La selección chilena de Fútbol Adapotado, en su modalidad Futsal Down, hizo historia al quedarse con el título mundial, al vencer a España, la otra “Roja” finalista, coronando años de esfuerzo silencioso, entrenamientos en canchas prestadas y una convicción que nunca se rindió.

La Genuine Cup 2026 es el torneo internacional de fútbol inclusivo que se celebró del 27 de julio al 1 de agosto de este año en las instalaciones de la Universidad Rice en Houston, Estados Unidos, y donde los titanes de la roja inclusiva hicieron historia al imponerse en la competencia donde participaron 50 países.

Mientras Chilito sigue pendiente de la deuda del fútbol profesional, y la “Roja” que ni asomó la ñata en la reciente justa pelotera mundial, otro grupo de futbolistas chilenos estaba escribiendo una de las historias más lindas del deporte nacional.

La Selección Chilena de Futsal Adaptado se coronó Campeona del Mundo, logrando un título que trasciende cualquier marcador y que pone en el centro algo mucho más importante: la inclusión, la perseverancia y el amor por la camiseta.

Y lo mejor de todo es que esta historia no nació en un gran estadio ni con contratos millonarios.

Los cabros que nadie veía

Gran parte del plantel campeón tiene un fuerte vínculo con el Club Social de Fútbol Adaptado Puente Alto, institución que ha sido uno de los principales semilleros del futsal para personas con síndrome de Down en Chile. De hecho, 13 de los 19 integrantes de la delegación nacional provienen de ese desconocido proyecto deportivo y social.

La base del equipo se construyó durante años de entrenamientos constantes, participación en torneos nacionales y un trabajo conjunto con familias, entrenadores y organizaciones vinculadas al deporte inclusivo, del que nadie habla o se preocupa.

El plantel estuvo compuesto por 19 deportistas, acompañados por un cuerpo técnico especializado en futsal adaptado, en el quenmás que individualidades, destacó por su juego colectivo, presión alta, intensidad física y una disciplina táctica que sorprendió a varias selecciones favoritas. ¡O sea, le pasaron la máquina…!

El camino al título

Los titanes de esta desconocida “Roja” llegaeron a campeonar tras varios años de crecimiento en la disciplina, tiempoi en el que acumularon experiencia internacional, participación en copas continentales y procesos de preparación cada vez más profesionales, lo que les permitió dejar el nombre de Chile bien puesto, mierda.

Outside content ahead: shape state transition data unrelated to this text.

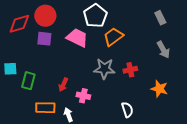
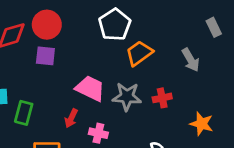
gray rectangle: (160, 18) -> (214, 27), moved
pink trapezoid: (77, 38) -> (90, 88), moved
gray arrow: (163, 50) -> (191, 60), moved

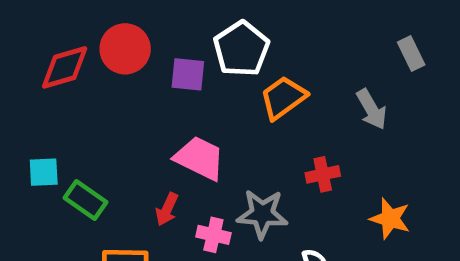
purple square: (45, 56) -> (188, 74), moved
gray star: (127, 97) -> (262, 214), moved
green rectangle: (24, 113) -> (86, 200), turned -70

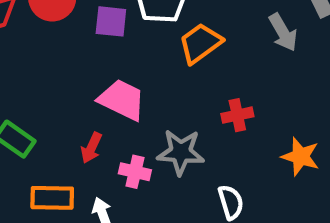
gray arrow: (372, 109) -> (283, 32), moved

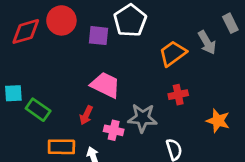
orange trapezoid: (200, 43) -> (173, 53), moved

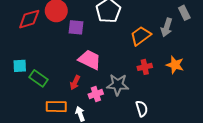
purple square: (99, 36) -> (76, 27), moved
gray arrow: (207, 42) -> (167, 27), turned 48
orange star: (218, 121) -> (175, 65), moved
pink cross: (114, 130) -> (96, 94), turned -32

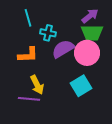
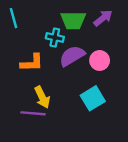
cyan line: (28, 18) -> (14, 18), moved
green trapezoid: (92, 33) -> (73, 20), moved
pink circle: (87, 53) -> (100, 60), size x0.7

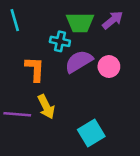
orange L-shape: (32, 63) -> (35, 69), turned -85
cyan square: (93, 98) -> (91, 133), moved
purple line: (33, 113) -> (17, 114), moved

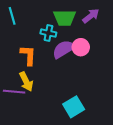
pink circle: (109, 67) -> (81, 47), moved
yellow arrow: (46, 107) -> (26, 82), moved

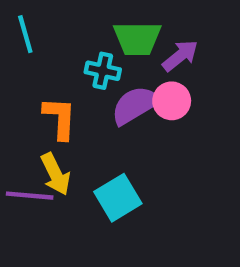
purple arrow: (91, 16) -> (180, 56), moved
cyan square: (74, 107) -> (118, 198), moved

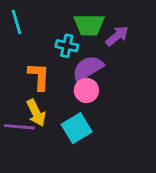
pink circle: (172, 101) -> (86, 90), moved

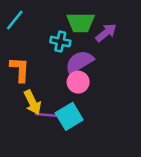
cyan line: (17, 22) -> (15, 20), turned 55
orange L-shape: (39, 76) -> (20, 69), moved
purple line: (19, 127) -> (49, 115), moved

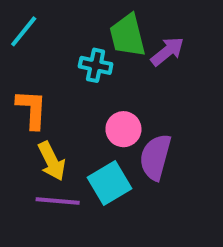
green trapezoid: (81, 23) -> (127, 35), turned 76
purple semicircle: (79, 62) -> (155, 157), moved, turned -44
purple line: (49, 115) -> (58, 201), moved

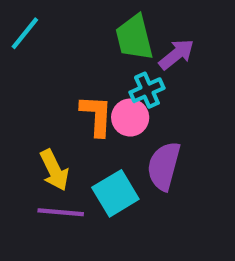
cyan cross: (96, 65) -> (147, 90), moved, turned -36
orange L-shape: (32, 109) -> (96, 115), moved
pink circle: (123, 129) -> (130, 118), moved

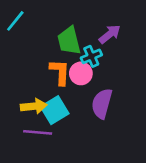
green trapezoid: (134, 38) -> (69, 41), moved
yellow arrow: (54, 170) -> (34, 106), turned -70
cyan square: (115, 193) -> (55, 110), moved

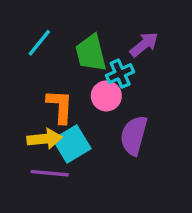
cyan line: (15, 21) -> (39, 43), moved
orange L-shape: (60, 72) -> (60, 106), moved

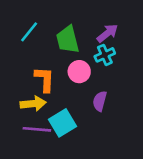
cyan cross: (120, 74) -> (105, 55), moved
purple semicircle: (134, 135) -> (100, 101), size x0.7
cyan square: (72, 144) -> (63, 123), moved

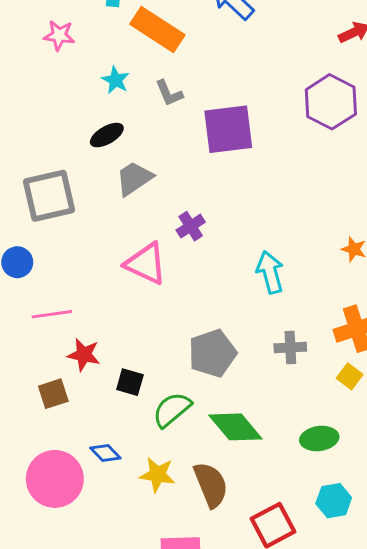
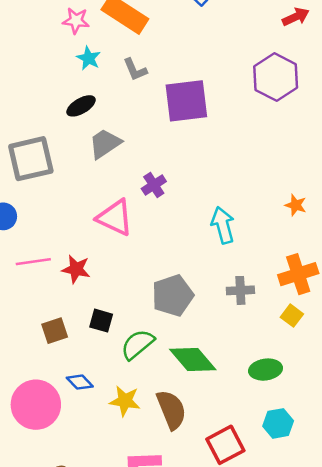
pink star: (59, 35) -> (76, 21), moved
red star: (84, 355) -> (76, 269), moved
brown square: (53, 394) -> (55, 331), moved

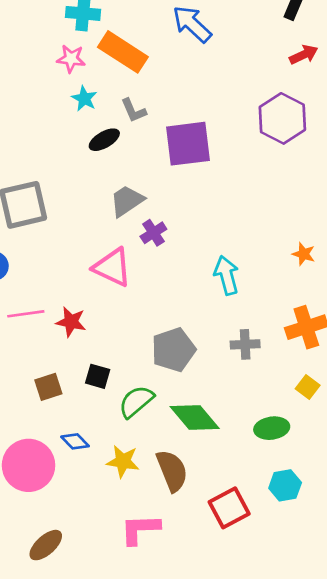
black ellipse: (81, 106) -> (104, 140), moved
gray trapezoid: (105, 144) -> (127, 201), moved
yellow square: (292, 316) -> (308, 387), moved

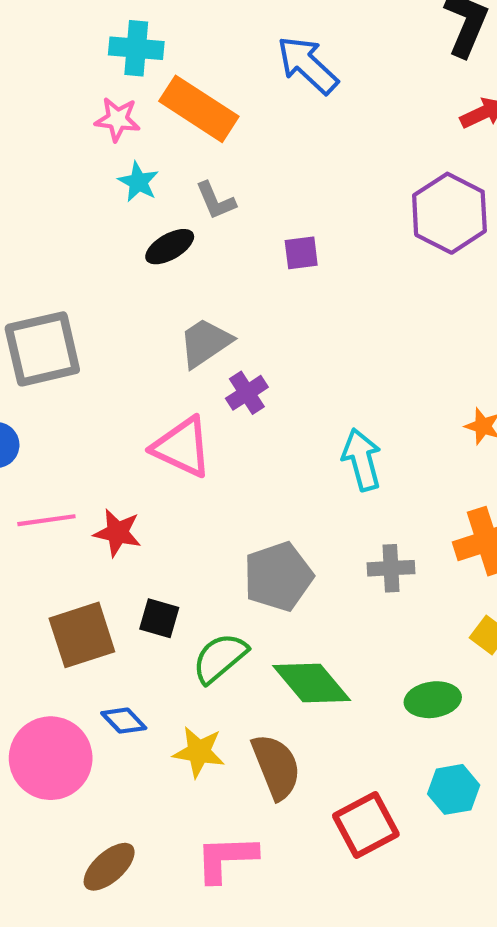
purple square: (188, 144) -> (301, 253), size x0.5
brown square: (48, 387) -> (82, 635), size x1.5
brown ellipse: (46, 545) -> (109, 867), moved

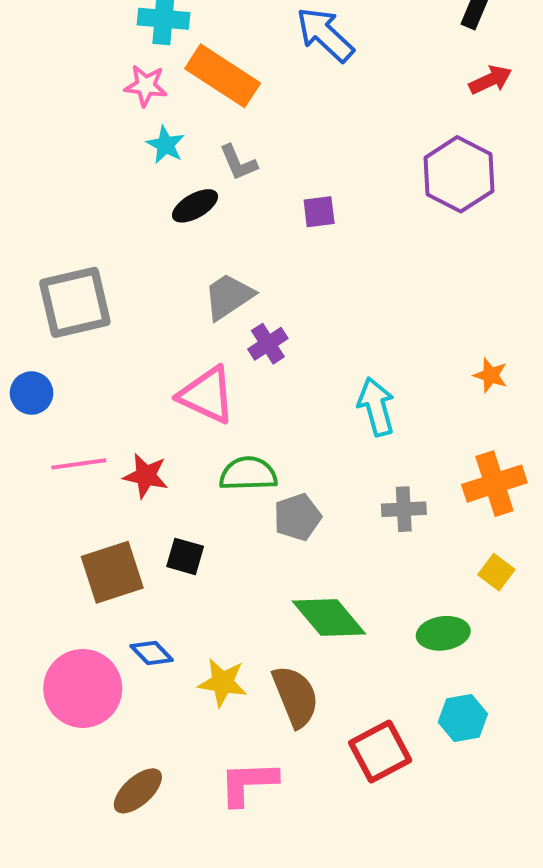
gray pentagon: (278, 577) -> (297, 517), size x0.7
green semicircle: (220, 658) -> (248, 474), moved, turned 38

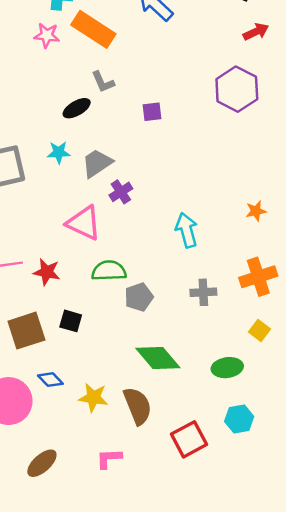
cyan star: (165, 145) -> (59, 152), moved, turned -30
orange star: (490, 375) -> (256, 211), turned -30
pink L-shape: (248, 783) -> (109, 458), size x0.7

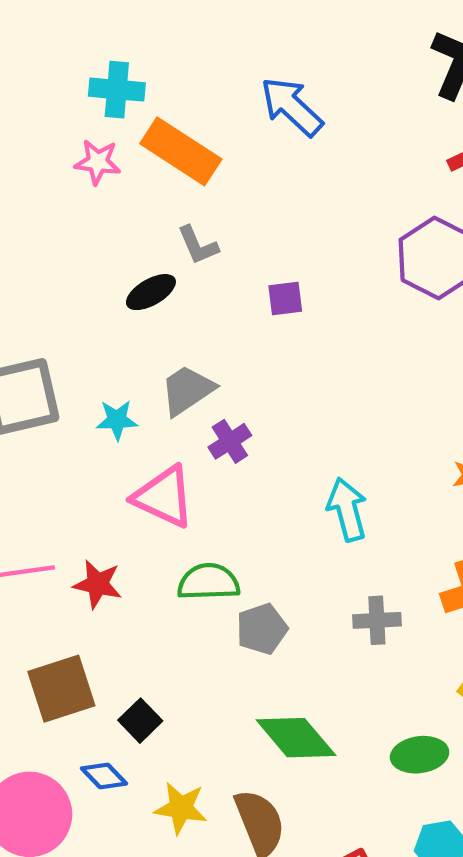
cyan star: (59, 152) -> (117, 420), moved
black square: (71, 321) -> (140, 721), moved, turned 30

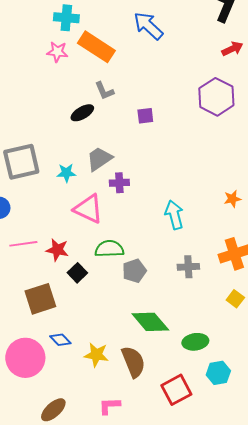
purple cross: (230, 441) -> (119, 183), turned 30
black square: (140, 721) -> (77, 273), moved
green ellipse: (420, 755) -> (195, 342), moved

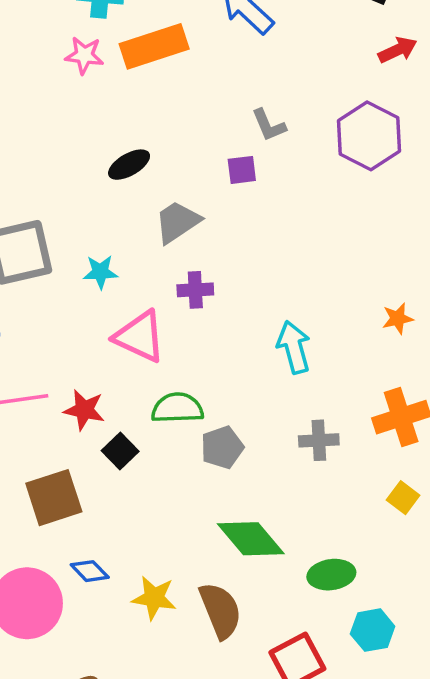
orange rectangle: (96, 47) -> (154, 46), turned -51
gray L-shape: (104, 91) -> (269, 125), moved
gray trapezoid: (99, 159) -> (177, 222), moved

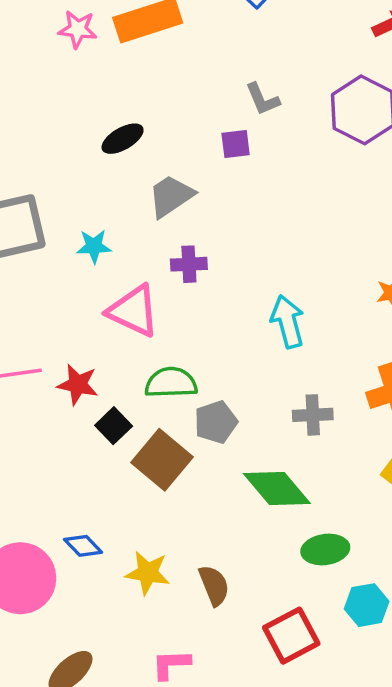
brown square: (54, 498) -> (162, 460), moved, turned -32
green diamond: (251, 539) -> (277, 488), moved
brown semicircle: (220, 610) -> (214, 585), size x0.7

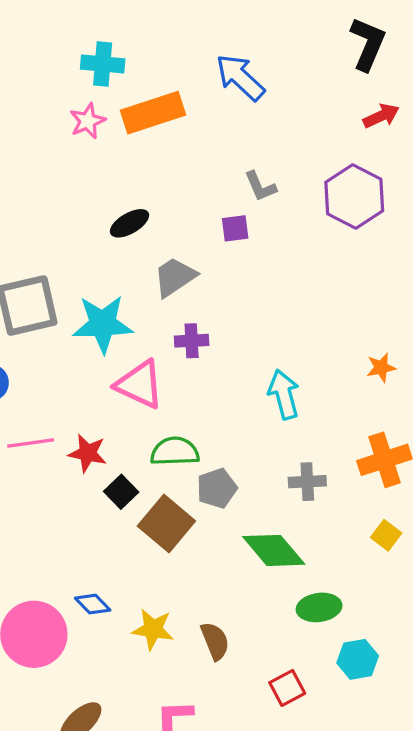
pink star: (78, 29) -> (88, 121), turned -30
cyan star: (94, 246) -> (103, 324), size x1.8
red square: (291, 636) -> (287, 688), size x0.7

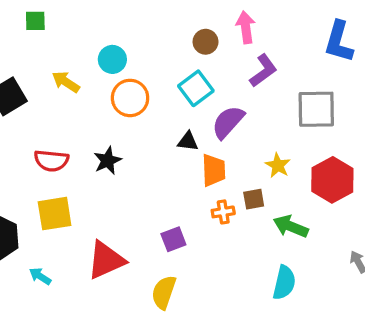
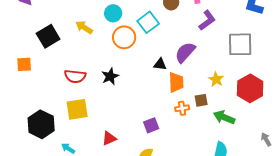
cyan square: (196, 88) -> (148, 22), moved
red triangle: (106, 260) -> (109, 138), size x0.6

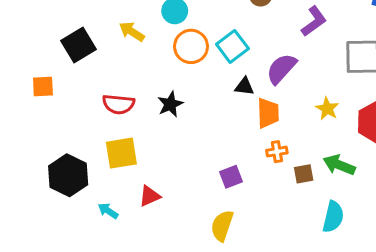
cyan square: (148, 22) -> (232, 46), moved
brown square: (201, 100) -> (304, 174), moved
red triangle: (109, 138) -> (150, 196), moved

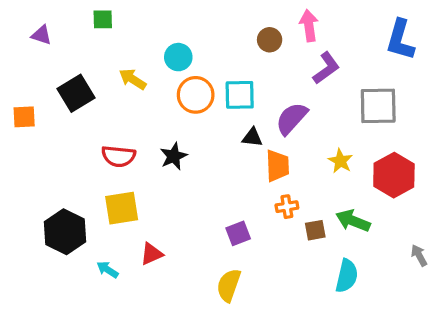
cyan square: (232, 46) -> (240, 95), turned 36
orange square: (43, 86) -> (24, 117), moved

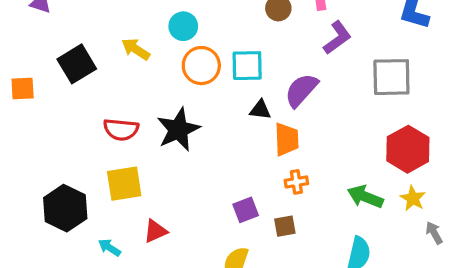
black star: (174, 156) -> (178, 129), size x1.5
yellow star: (340, 161) -> (413, 198), moved
brown square: (315, 230) -> (285, 226), moved

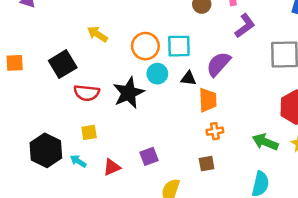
cyan circle: (183, 26) -> (157, 74), moved
black square: (77, 64) -> (63, 64), moved
yellow square: (124, 184) -> (89, 132), size x0.6
purple square: (246, 210) -> (149, 156), moved
cyan arrow: (109, 248) -> (78, 161), moved

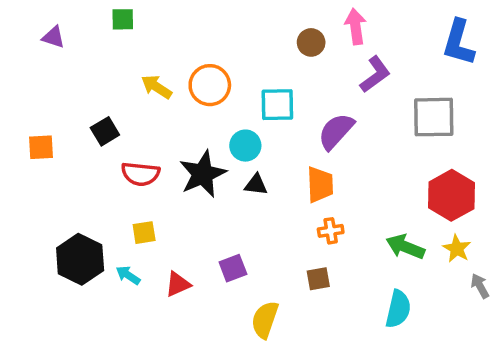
orange circle: (145, 46) -> (210, 85), moved
orange square: (15, 63) -> (41, 147), moved
black square: (63, 64) -> (105, 131), size x0.7
black triangle: (189, 78) -> (256, 185), moved

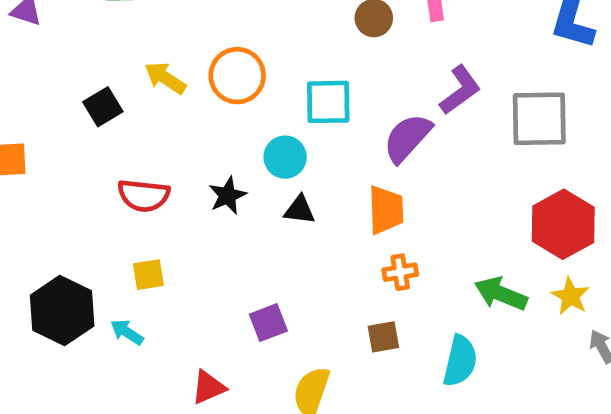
purple L-shape: (375, 74) -> (460, 90), moved
black square: (105, 131) -> (103, 107), moved
black star: (203, 174) -> (228, 195), size x0.6
red triangle: (178, 284) -> (208, 387), moved
cyan semicircle: (398, 309) -> (460, 361), moved

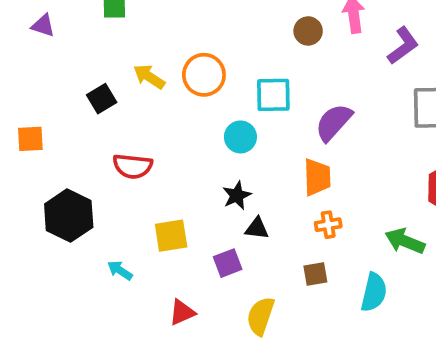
purple L-shape: (460, 90) -> (403, 46), moved
black star: (228, 195) -> (237, 195), moved
black triangle: (299, 210) -> (257, 228), moved
yellow square: (148, 275) -> (171, 236), moved, size x1.4
black hexagon: (62, 311) -> (69, 216), moved

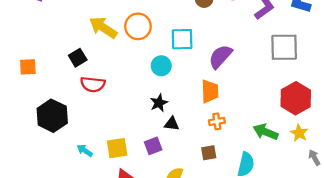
yellow arrow: (149, 77) -> (103, 28), size x1.4
black square: (102, 99) -> (78, 58), moved
yellow square: (171, 236) -> (117, 148), moved

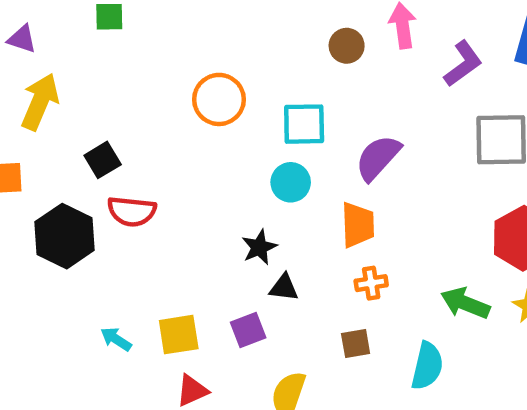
yellow arrow: (103, 28) -> (40, 102), moved, turned 80
cyan circle: (161, 66) -> (291, 182), moved
black hexagon: (52, 116) -> (65, 236), moved

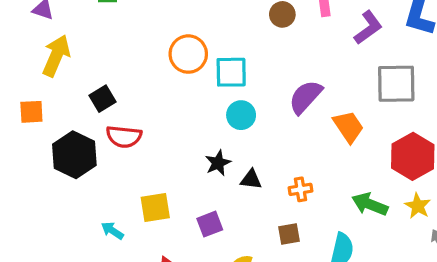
cyan square: (304, 124) -> (231, 72), moved
orange trapezoid: (358, 225) -> (348, 127), moved, turned -32
black triangle: (284, 288) -> (251, 179), moved
yellow square: (179, 335) -> (155, 208), moved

En la competencia misma, en la que participaron cerca de 50 selecciones, los cabros fueron avanzando partido a partido, siempre con orden defensivo, transiciones rápidas y una enorme fortaleza emocional.

La final, que disputaron frente a España, fue el reflejo del un equipo que peleó cada pelota como si fuera la última, que no se desordenó en los momentos de presión y que terminó celebrando un campeonato mundial absolutamente histórico.

Mucho más que una medalla

Pero este título no solo pertenece a los jugadores, sino que también de quienes siempre están acompañándolos en su vida y también en cada entrenamiento. Además de sus familias, hay que brindar un reconocimiento a los técnicos que trabajan muchas veces con recursos limitados y a las organizaciones que llevan años empujando el deporte adaptado lejos de las cámaras.

Y claro. Es un premio justo a estos futbolistas que sólo piden competir. Y cuando lo hacen, ganan.